Right now I am looking at the Surly Cross Check frame and asking LBS to build it up custom for me. Not sure I can do that for under $1500 though, and not sure the cross-check supports disk brakes.


----------



## tednugent (Apr 26, 2010)

off the top of my head, other than bikesdirect, one of less expensive cross bikes with disc brakes are the Jamis Nova Sport and Nova Race.


----------



## M.J. (Jan 28, 2004)

surly cross check is the way forward


----------



## bigbill (Feb 15, 2005)

Ask your LBS to use "take-offs" for your seatpost, stem, and bars. Most shops have bins of those items from customers who upgraded or deals they got from a distributor. This will save some money. If they don't do that, look at Salsa bars, they have nice flaired drops for control in rough stuff and they're one of the lower cost bars. For parts, the lower end SRAM is quality stuff and should be fine with mechanical discs. 

The Surly is a good frame, just figure out where to save money and remember that you can always upgrade a part at a time later on.


----------



## bikerector (Oct 31, 2012)

+1 on the cross check, it's a very "do-it-all" bike. All-city has some nice options too, I have a space horse that has been pretty good for doing everything you listed, though I don't hit gravel roads with it much since I have a cx bike for that. It works for urban two-tracking though if I feel the need. Has all the mounts for almost anything you could want to put on there.


----------



## seacoaster (May 9, 2010)

I’ve had similar thoughts for a light touring bike (for lack of a better term). Mostly day trips on and off the bike, with an occasional overnight in a B&B. Primarily pavement with some unpaved roads thrown in.

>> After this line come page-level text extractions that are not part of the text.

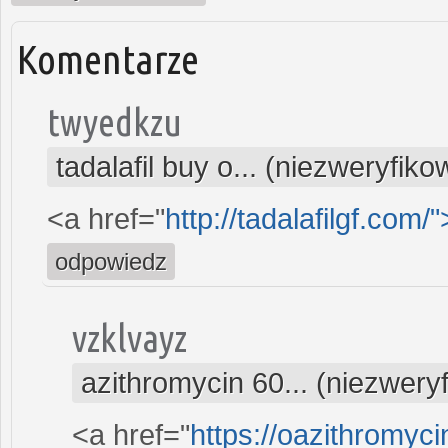
Komentarze
twyedkzu
tadalafil buy o... (niezweryfik
<a href="
http://tadalafilgf.com/"
odpowiedz
vzklvayz
azithromycin 60... (niezwery
<a href="
https://oazithromyci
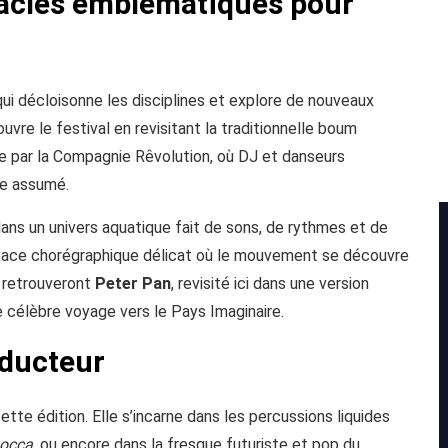
tacles emblématiques pour
ui décloisonne les disciplines et explore de nouveaux
uvre le festival en revisitant la traditionnelle boum
ée par la Compagnie Rêvolution, où DJ et danseurs
te assumé.
ans un univers aquatique fait de sons, de rythmes et de
ace chorégraphique délicat où le mouvement se découvre
s retrouveront
Peter Pan
, revisité ici dans une version
e célèbre voyage vers le Pays Imaginaire.
ducteur
ette édition. Elle s’incarne dans les percussions liquides
occa
, ou encore dans la fresque futuriste et pop du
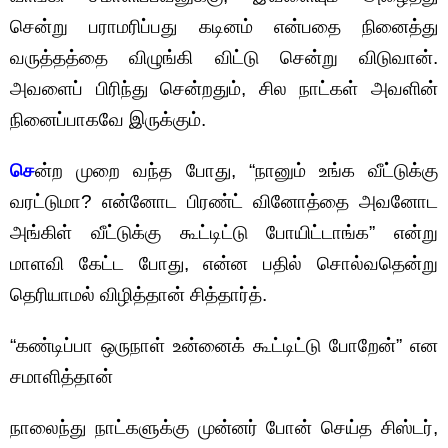
சென்று பராமரிப்பது கடினம் என்பதை நினைத்து
வருத்தத்தை விழுங்கி விட்டு சென்று விடுவான்.
அவளைப் பிரிந்து சென்றதும், சில நாட்கள் அவளின்
நினைப்பாகவே இருக்கும்.
செ
ன்ற முறை வந்த போது, “நானும் உங்க வீட்டுக்கு
வரட்டுமா? என்னோட பிரண்ட் வினோத்தை அவனோட
அங்கிள் வீட்டுக்கு கூட்டிட்டு போயிட்டாங்க” என்று
மாளவி கேட்ட போது, என்ன பதில் சொல்வதென்று
தெரியாமல் விழித்தான் சித்தார்த்.
“கண்டிப்பா ஒருநாள் உன்னைக் கூட்டிட்டு போறேன்” என
சமாளித்தான்
நாலைந்து நாட்களுக்கு முன்னர் போன் செய்த சிஸ்டர்,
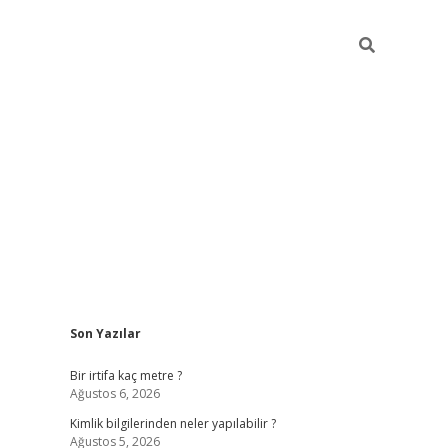
Sidebar
Son Yazılar
grandoperabet giriş
Bir irtifa kaç metre ?
Ağustos 6, 2026
Kimlik bilgilerinden neler yapılabilir ?
Ağustos 5, 2026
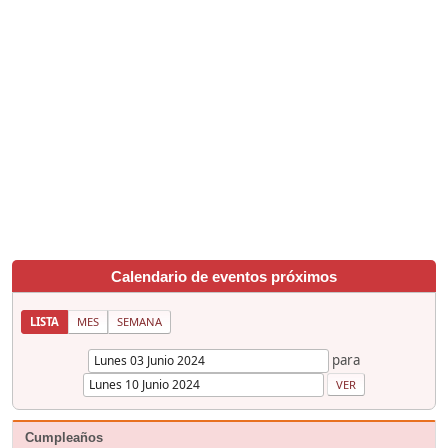
Calendario de eventos próximos
LISTA
MES
SEMANA
para
Cumpleaños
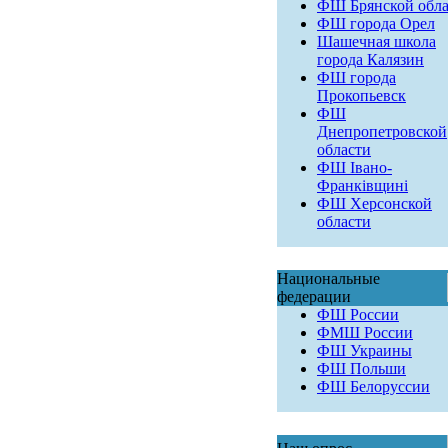
ФШ Брянской обла
ФШ города Орел
Шашечная школа
города Калязин
ФШ города
Прокопьевск
ФШ
Днепропетровской
области
ФШ Івано-
Франківщині
ФШ Херсонской
области
Национальные
федерации
ФШ России
ФМШ России
ФШ Украины
ФШ Польши
ФШ Белоруссии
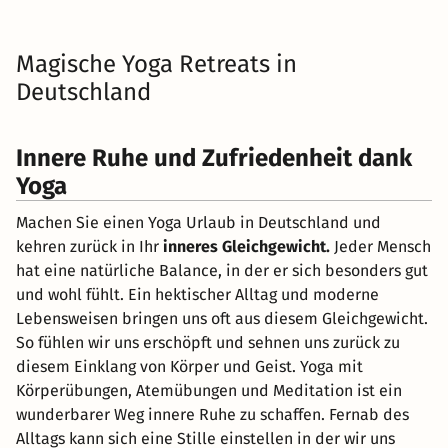
Magische Yoga Retreats in
Deutschland
Innere Ruhe und Zufriedenheit dank
Yoga
Machen Sie einen Yoga Urlaub in Deutschland und
kehren zurück in Ihr
inneres Gleichgewicht.
Jeder Mensch
hat eine natürliche Balance, in der er sich besonders gut
und wohl fühlt. Ein hektischer Alltag und moderne
Lebensweisen bringen uns oft aus diesem Gleichgewicht.
So fühlen wir uns erschöpft und sehnen uns zurück zu
diesem Einklang von Körper und Geist. Yoga mit
Körperübungen, Atemübungen und Meditation ist ein
wunderbarer Weg innere Ruhe zu schaffen. Fernab des
Alltags kann sich eine Stille einstellen in der wir uns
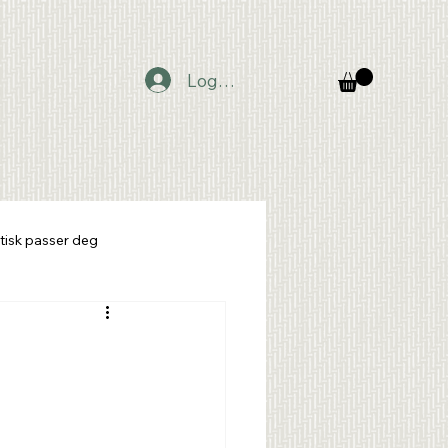
Logg inn
tisk passer deg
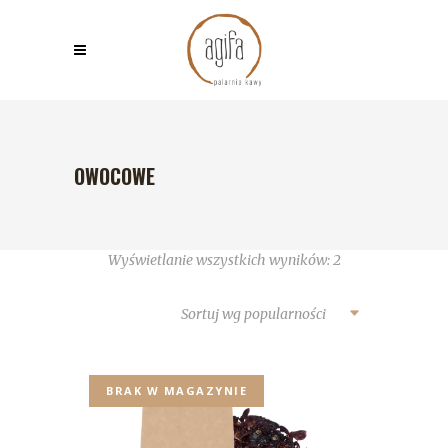
OWOCOWE
Wyświetlanie wszystkich wyników: 2
Sortuj wg popularności
BRAK W MAGAZYNIE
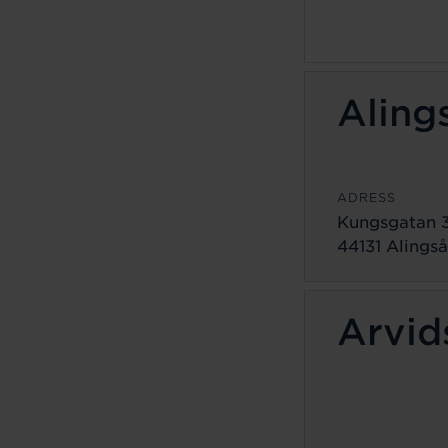
Aling
ADRESS
Kungsgatan 
44131 Alingså
Arvid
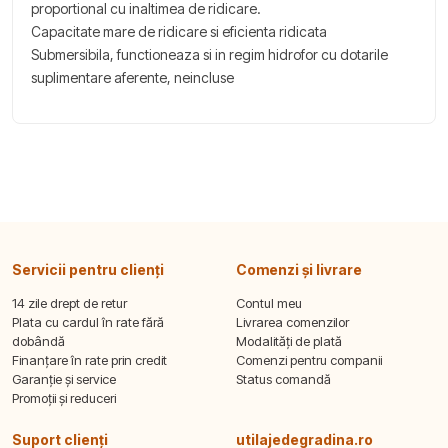
proportional cu inaltimea de ridicare.
Capacitate mare de ridicare si eficienta ridicata
Submersibila, functioneaza si in regim hidrofor cu dotarile
suplimentare aferente, neincluse
Servicii pentru clienți
Comenzi și livrare
14 zile drept de retur
Contul meu
Plata cu cardul în rate fără
Livrarea comenzilor
dobândă
Modalități de plată
Finanțare în rate prin credit
Comenzi pentru companii
Garanție și service
Status comandă
Promoții și reduceri
Suport clienți
utilajedegradina.ro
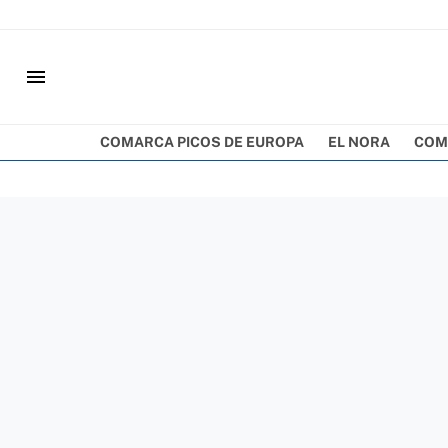
menu
COMARCA PICOS DE EUROPA
EL NORA
COM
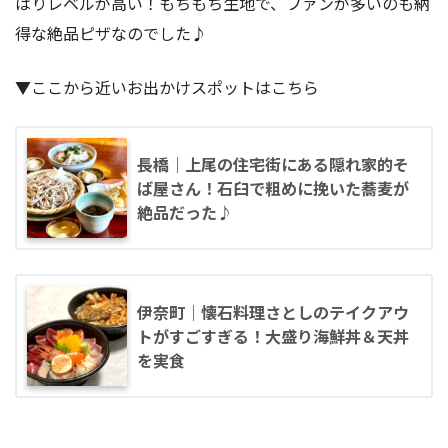
はりレベルが高い！もちもち生地で、ファンが多いのも納
得な絶品ピザなのでした♪
▼ここから近いお出かけスポットはこちら
長橋｜上尾の住宅街にある隠れ家的そ
ば屋さん！石臼で粗めに挽いた蕎麦が
絶品だった♪
伊奈町｜懐石料理さとしのテイクアウ
トがすごすぎる！大盛り海鮮丼＆天丼
を実食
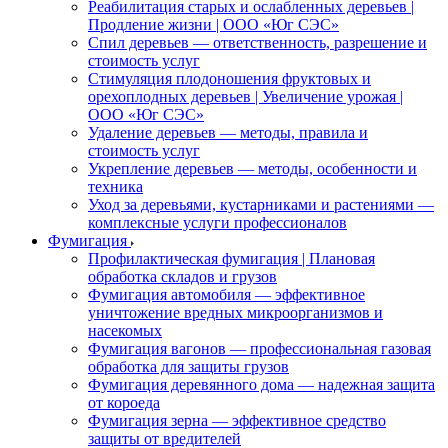
Реабилитация старых и ослабленных деревьев |
Продление жизни | ООО «Юг СЭС»
Спил деревьев — ответственность, разрешение и
стоимость услуг
Стимуляция плодоношения фруктовых и
орехоплодных деревьев | Увеличение урожая |
ООО «Юг СЭС»
Удаление деревьев — методы, правила и
стоимость услуг
Укрепление деревьев — методы, особенности и
техника
Уход за деревьями, кустарниками и растениями —
комплексные услуги профессионалов
Фумигация
Профилактическая фумигация | Плановая
обработка складов и грузов
Фумигация автомобиля — эффективное
уничтожение вредных микроорганизмов и
насекомых
Фумигация вагонов — профессиональная газовая
обработка для защиты грузов
Фумигация деревянного дома — надежная защита
от короеда
Фумигация зерна — эффективное средство
защиты от вредителей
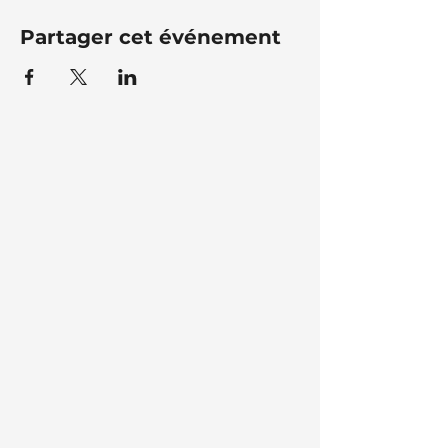
Partager cet événement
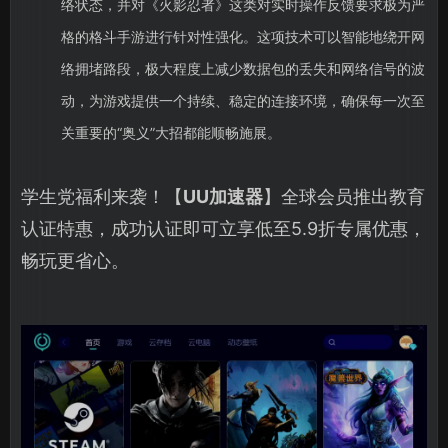
络状态，并对《火影忍者》这类对实时操作反馈要求极为严
格的格斗手游进行针对性强化。这项技术可以智能地绕开网
络拥堵路段，极大程度上减少数据包的丢失和网络信号的波
动，为游戏提供一个持续、稳定的连接环境，确保每一次至
关重要的“奥义”大招都能顺畅施展。
学生党福利来袭！【
UU加速器
】全球会员推出教育
认证特惠，成功认证即可立享低至5.9折专属优惠，
畅玩更省心。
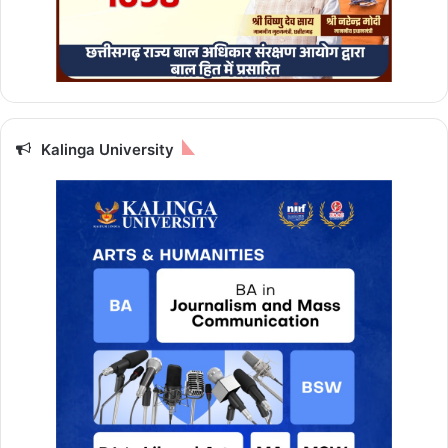
Kalinga University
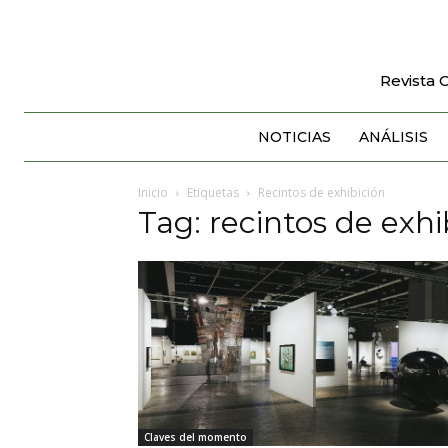
Revista 
NOTICIAS
ANÁLISIS
Inicio
Etiquetas
Recintos de exhibición
Tag: recintos de exhi
Claves del momento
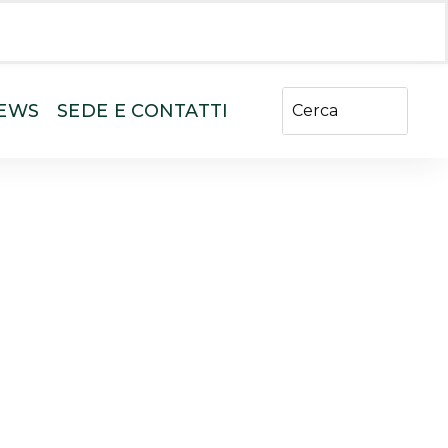
EWS
SEDE E CONTATTI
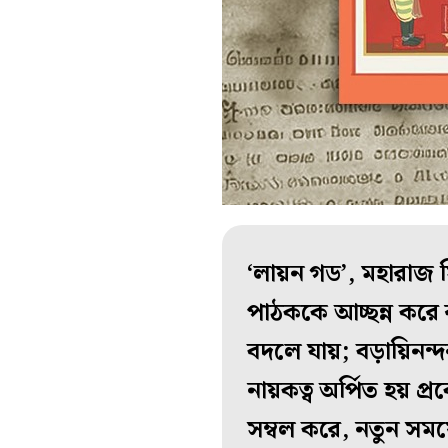
‘লায়ন গড’, মহারাজ স
পাঠককে আচ্ছন্ন করে
বদলে যায়; বড়ায়িনন্দ
নায়কত্ব অর্পিত হয় প্র
সম্বল করে, নতুন সম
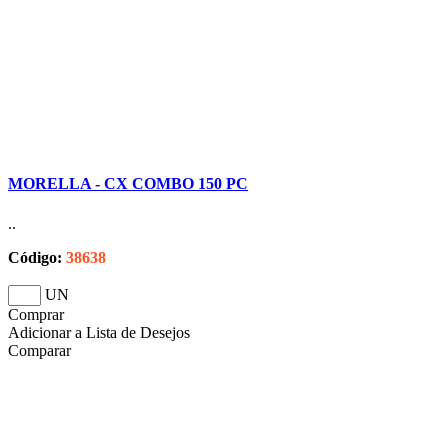
MORELLA - CX COMBO 150 PC
..
Código:
38638
UN
Comprar
Adicionar a Lista de Desejos
Comparar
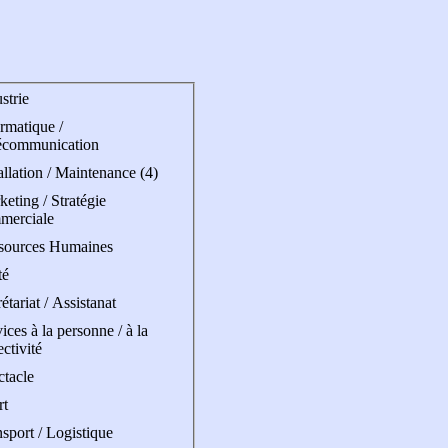
strie
rmatique /
écommunication
allation / Maintenance (4)
eting / Stratégie
merciale
sources Humaines
té
étariat / Assistanat
ices à la personne / à la
ectivité
ctacle
rt
sport / Logistique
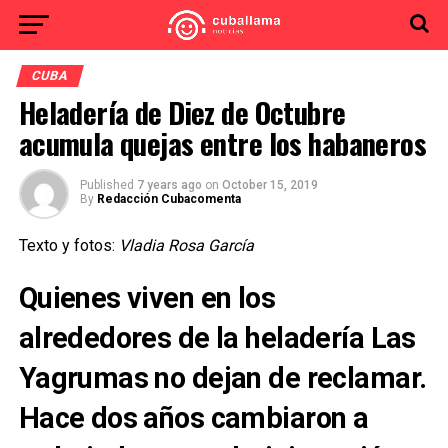
CUBA
Heladería de Diez de Octubre
acumula quejas entre los habaneros
Published
7 years ago
on
October 15, 2019
By
Redacción Cubacomenta
Texto y fotos:
Vladia Rosa García
Quienes viven en los
alrededores de la heladería Las
Yagrumas no dejan de reclamar.
Hace dos años cambiaron a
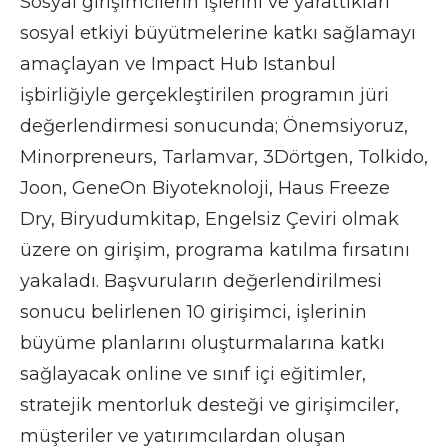
Sosyal girişimcilerin işlerini ve yarattıkları
sosyal etkiyi büyütmelerine katkı sağlamayı
amaçlayan ve Impact Hub Istanbul
işbirliğiyle gerçekleştirilen programın jüri
değerlendirmesi sonucunda; Önemsiyoruz,
Minorpreneurs, Tarlamvar, 3Dörtgen, Tolkido,
Joon, GeneOn Biyoteknoloji, Haus Freeze
Dry, Biryudumkitap, Engelsiz Çeviri olmak
üzere on girişim, programa katılma fırsatını
yakaladı. Başvuruların değerlendirilmesi
sonucu belirlenen 10 girişimci, işlerinin
büyüme planlarını oluşturmalarına katkı
sağlayacak online ve sınıf içi eğitimler,
stratejik mentorluk desteği ve girişimciler,
müşteriler ve yatırımcılardan oluşan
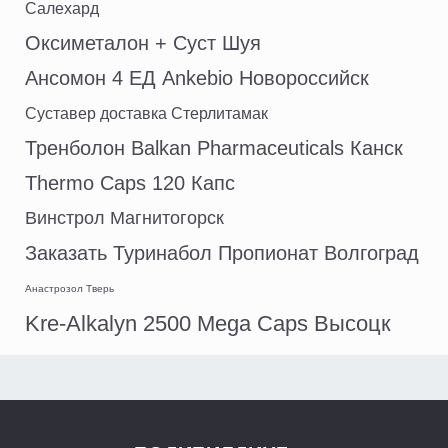
Салехард
Оксиметалон + Суст Шуя
Ансомон 4 ЕД Ankebio Новороссийск
Суставер доставка Стерлитамак
Тренболон Balkan Pharmaceuticals Канск
Thermo Caps 120 Капс
Винстрол Магнитогорск
Заказать Туринабол Пропионат Волгоград
Анастрозол Тверь
Kre-Alkalyn 2500 Mega Caps Высоцк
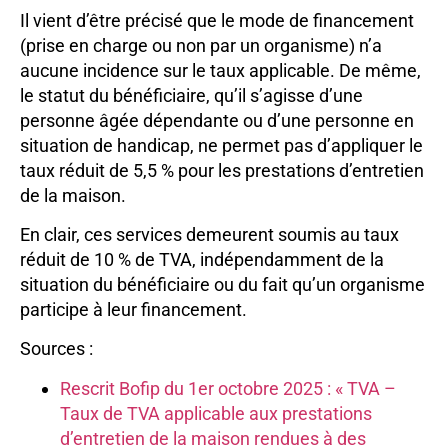
Il vient d’être précisé que le mode de financement
(prise en charge ou non par un organisme) n’a
aucune incidence sur le taux applicable. De même,
le statut du bénéficiaire, qu’il s’agisse d’une
personne âgée dépendante ou d’une personne en
situation de handicap, ne permet pas d’appliquer le
taux réduit de 5,5 % pour les prestations d’entretien
de la maison.
En clair, ces services demeurent soumis au taux
réduit de 10 % de TVA, indépendamment de la
situation du bénéficiaire ou du fait qu’un organisme
participe à leur financement.
Sources :
Rescrit Bofip du 1er octobre 2025 : « TVA –
Taux de TVA applicable aux prestations
d’entretien de la maison rendues à des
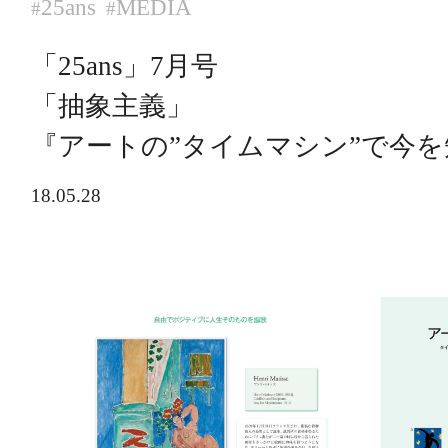
25ans
MEDIA
#
#
「25ans」7月号
「抽象主義」
『アートの”タイムマシン”で今を
18.05.28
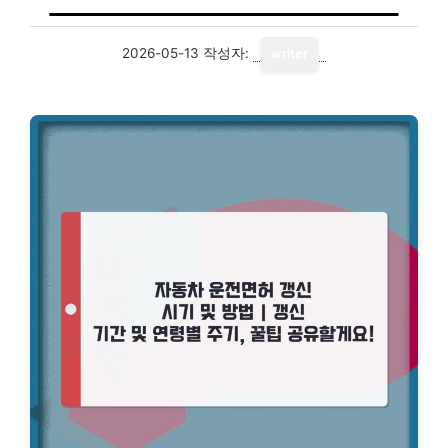
2026-05-13
작성자:
writer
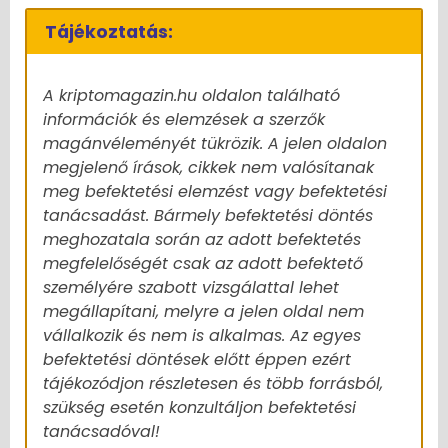
Tájékoztatás:
A kriptomagazin.hu oldalon található
információk és elemzések a szerzők
magánvéleményét tükrözik. A jelen oldalon
megjelenő írások, cikkek nem valósítanak
meg befektetési elemzést vagy befektetési
tanácsadást. Bármely befektetési döntés
meghozatala során az adott befektetés
megfelelőségét csak az adott befektető
személyére szabott vizsgálattal lehet
megállapítani, melyre a jelen oldal nem
vállalkozik és nem is alkalmas. Az egyes
befektetési döntések előtt éppen ezért
tájékozódjon részletesen és több forrásból,
szükség esetén konzultáljon befektetési
tanácsadóval!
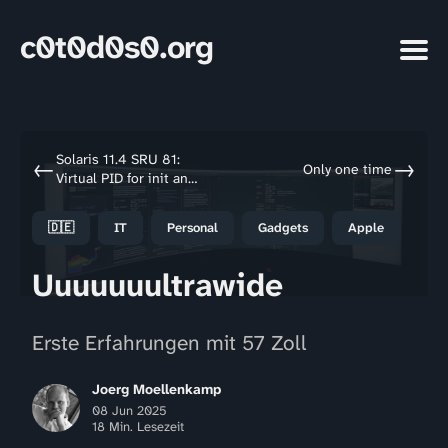
c0t0d0s0.org
Solaris 11.4 SRU 81:
←
→
Only one time
Virtual PID for init and
zsched
🇩🇪
IT
Personal
Gadgets
Apple
Uuuuuuultrawide
Erste Erfahrungen mit 57 Zoll
Joerg Moellenkamp
08 Jun 2025
18 Min. Lesezeit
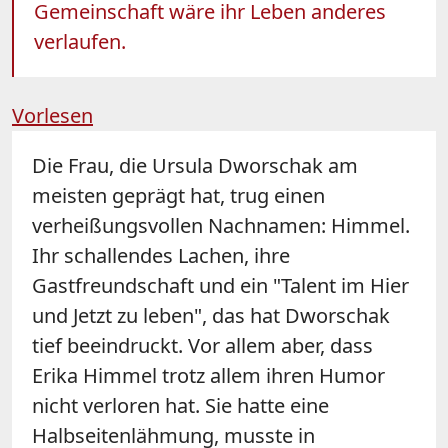
Gemeinschaft wäre ihr Leben anderes
verlaufen.
Vorlesen
Die Frau, die Ursula Dworschak am
meisten geprägt hat, trug einen
verheißungsvollen Nachnamen: Himmel.
Ihr schallendes Lachen, ihre
Gastfreundschaft und ein "Talent im Hier
und Jetzt zu leben", das hat Dworschak
tief beeindruckt. Vor allem aber, dass
Erika Himmel trotz allem ihren Humor
nicht verloren hat. Sie hatte eine
Halbseitenlähmung, musste in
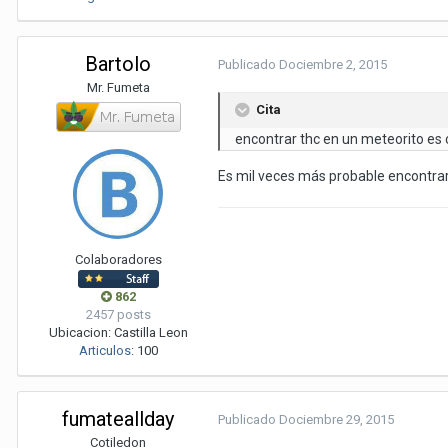
Bartolo
Publicado
Dociembre 2, 2015
Mr. Fumeta
Cita
encontrar thc en un meteorito es 
Es mil veces más probable encontrar 
Colaboradores
862
2457 posts
Ubicacion:
Castilla Leon
Articulos
:
100
fumateallday
Publicado
Dociembre 29, 2015
Cotiledon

I have an aluminum Cannondale Synapse with 25’s, and a Cannondale Quick 4 hybrid with 32’s. The 32’s are wide enough to handle unpaved roads, but the flat bars get to be a little uncomfortable on longer rides. The Synapse is nice and comfy on longer pavement rides, but won’t accommodate 32’s. The Cross Check just might be the answer.

I would have to get it built up from the frame, as I would prefer STI shifters instead of the bar end shifters the Cross Check comes with. The CX gearing would suit me just fine, as I’m rarely in the big ring on my road triple.

How much difference is there in ride and handling as compared to a road bike like the Synapse? I’m looking for comfort over distances, and not too concerned about performance. Any other bikes that should be on the short list?


----------



## palu (Aug 14, 2008)

Seems like the new Surly Straggler is what you're looking for. It's a CrossCheck with discs.










Although msrp is ~$1,800 for the complete.

Or a Raleigh Roper might work.

Raleigh 2013 Roper Cyclocross Bike

But honestly, a road bike that can fit 28-32 with fenders is all you will need. Like a Surly Pacer or Soma Smoothie ES. Caliper brakes are more than adequate.

Smoothie ES (not mine)


----------